In the early 1940s, Seeger belonged to a group called the Almanac Singers, which included Woody Guthrie. The name derived from there being in most working-class homes two books, a Bible and an almanac, one for this world and one for the next. The Almanac Singers appeared mainly at strikes and at rallies supporting the rights of laborers. Seeger says that the band was "famous to readers of the Daily Worker," the newspaper of the Communist Party. The Almanac Singers broke up in 1942, after Seeger was drafted. Following the war, Seeger performed on his own for a while, then became a member of the Weavers, whose version of "Goodnight, Irene," by Huddie Ledbetter, called Leadbelly, was, for thirteen weeks in 1950, the best-selling record in America.
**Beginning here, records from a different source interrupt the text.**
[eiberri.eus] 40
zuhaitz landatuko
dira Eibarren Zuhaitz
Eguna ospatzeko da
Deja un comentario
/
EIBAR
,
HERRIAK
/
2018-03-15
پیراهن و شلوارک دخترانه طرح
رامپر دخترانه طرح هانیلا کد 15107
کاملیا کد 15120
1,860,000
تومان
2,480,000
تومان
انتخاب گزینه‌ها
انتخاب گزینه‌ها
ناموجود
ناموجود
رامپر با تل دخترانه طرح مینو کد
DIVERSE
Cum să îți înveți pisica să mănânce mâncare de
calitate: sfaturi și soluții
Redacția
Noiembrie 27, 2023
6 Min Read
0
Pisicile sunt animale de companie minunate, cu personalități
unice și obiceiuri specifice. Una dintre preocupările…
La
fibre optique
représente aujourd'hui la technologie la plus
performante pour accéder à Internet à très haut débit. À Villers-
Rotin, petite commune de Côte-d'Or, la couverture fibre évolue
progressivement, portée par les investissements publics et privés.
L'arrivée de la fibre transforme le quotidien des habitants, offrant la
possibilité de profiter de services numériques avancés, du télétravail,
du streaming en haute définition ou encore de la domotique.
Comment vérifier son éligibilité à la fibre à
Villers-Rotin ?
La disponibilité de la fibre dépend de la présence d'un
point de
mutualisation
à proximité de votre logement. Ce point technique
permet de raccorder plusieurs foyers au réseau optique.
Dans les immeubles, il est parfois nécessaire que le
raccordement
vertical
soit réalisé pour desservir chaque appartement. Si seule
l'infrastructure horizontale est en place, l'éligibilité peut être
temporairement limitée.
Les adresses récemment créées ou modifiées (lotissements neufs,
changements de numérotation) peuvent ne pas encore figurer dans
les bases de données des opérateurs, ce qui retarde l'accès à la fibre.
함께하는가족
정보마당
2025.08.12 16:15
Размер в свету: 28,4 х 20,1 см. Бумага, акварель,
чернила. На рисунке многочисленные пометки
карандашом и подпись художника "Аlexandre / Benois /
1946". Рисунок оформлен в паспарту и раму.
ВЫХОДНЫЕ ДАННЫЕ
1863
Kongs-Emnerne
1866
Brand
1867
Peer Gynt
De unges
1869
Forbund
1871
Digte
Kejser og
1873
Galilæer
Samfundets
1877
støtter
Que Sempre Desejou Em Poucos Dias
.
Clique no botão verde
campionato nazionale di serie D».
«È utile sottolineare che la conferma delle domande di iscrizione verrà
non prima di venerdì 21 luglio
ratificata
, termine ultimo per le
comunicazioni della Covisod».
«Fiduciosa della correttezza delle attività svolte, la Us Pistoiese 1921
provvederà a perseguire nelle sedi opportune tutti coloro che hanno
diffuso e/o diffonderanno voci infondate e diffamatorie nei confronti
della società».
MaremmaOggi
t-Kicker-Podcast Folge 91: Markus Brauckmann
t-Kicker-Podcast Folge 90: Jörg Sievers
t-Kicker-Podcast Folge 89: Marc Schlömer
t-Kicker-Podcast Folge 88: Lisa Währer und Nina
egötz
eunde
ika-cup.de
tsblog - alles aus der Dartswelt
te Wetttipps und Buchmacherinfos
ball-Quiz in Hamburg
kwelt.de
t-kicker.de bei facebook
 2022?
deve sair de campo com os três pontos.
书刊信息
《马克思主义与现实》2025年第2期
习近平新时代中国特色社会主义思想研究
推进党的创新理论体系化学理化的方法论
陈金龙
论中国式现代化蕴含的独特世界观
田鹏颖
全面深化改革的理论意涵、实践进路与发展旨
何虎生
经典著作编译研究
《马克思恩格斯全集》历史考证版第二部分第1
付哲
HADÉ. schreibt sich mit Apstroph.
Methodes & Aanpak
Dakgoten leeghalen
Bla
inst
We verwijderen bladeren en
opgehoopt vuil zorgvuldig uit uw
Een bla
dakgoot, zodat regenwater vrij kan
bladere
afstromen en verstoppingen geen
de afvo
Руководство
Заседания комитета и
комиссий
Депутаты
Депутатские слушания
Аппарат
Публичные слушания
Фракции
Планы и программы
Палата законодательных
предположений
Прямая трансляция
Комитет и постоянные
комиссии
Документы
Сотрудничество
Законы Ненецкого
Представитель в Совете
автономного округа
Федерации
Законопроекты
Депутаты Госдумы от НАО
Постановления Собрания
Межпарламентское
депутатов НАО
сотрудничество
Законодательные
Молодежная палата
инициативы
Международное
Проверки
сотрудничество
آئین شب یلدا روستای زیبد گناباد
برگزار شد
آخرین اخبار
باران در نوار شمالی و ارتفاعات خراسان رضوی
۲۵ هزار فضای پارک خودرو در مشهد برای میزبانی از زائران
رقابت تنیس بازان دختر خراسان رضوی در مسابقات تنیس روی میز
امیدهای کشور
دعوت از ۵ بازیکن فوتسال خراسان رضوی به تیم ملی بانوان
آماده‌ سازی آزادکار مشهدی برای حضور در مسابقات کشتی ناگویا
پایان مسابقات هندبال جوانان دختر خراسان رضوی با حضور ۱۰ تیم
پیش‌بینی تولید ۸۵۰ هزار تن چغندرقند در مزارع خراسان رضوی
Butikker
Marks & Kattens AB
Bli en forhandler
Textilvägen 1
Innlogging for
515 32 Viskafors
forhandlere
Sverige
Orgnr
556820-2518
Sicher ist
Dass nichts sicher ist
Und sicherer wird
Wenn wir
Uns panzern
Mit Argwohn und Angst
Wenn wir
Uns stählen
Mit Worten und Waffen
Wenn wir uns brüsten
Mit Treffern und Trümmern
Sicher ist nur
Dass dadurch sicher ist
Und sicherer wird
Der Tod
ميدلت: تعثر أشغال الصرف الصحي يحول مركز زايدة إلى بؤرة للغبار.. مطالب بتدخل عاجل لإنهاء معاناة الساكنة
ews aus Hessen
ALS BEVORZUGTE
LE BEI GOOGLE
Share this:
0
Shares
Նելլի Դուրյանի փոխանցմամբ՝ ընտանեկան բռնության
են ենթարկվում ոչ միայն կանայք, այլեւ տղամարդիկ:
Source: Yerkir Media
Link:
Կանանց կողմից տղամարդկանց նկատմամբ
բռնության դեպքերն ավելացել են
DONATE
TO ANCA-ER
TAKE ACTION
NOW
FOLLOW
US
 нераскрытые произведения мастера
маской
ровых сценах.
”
The Weavers quit playing in 1952, after an informant told the House Un-American Activities Committee that three of the four Weavers, including Seeger, were Communists. (Seeger knew students at Harvard who were Communists, and, with the idea in mind of a more equitable world, he became one for several years, too.) Following the informant's testimony, the Weavers found fewer and fewer places to work. Seeger and his wife, Toshi, decided that Seeger should sing for any audience that would have him. They printed a brochure and sent it to summer camps, colleges, schools, churches, and any other organizations that they thought might be sympathetic. Seeger began engaging in what he calls "guerilla cultural tactics."...[H]e grew accustomed to pickets with signs saying "Moscow's Canary" and "Khrushchev's Songbird." In How Can I Keep from Singing, a biography of Seeger, David Dunaway writes that a poll conducted during the period by Harvard said that 52 percent of the American people thought that Communists should be put in jail.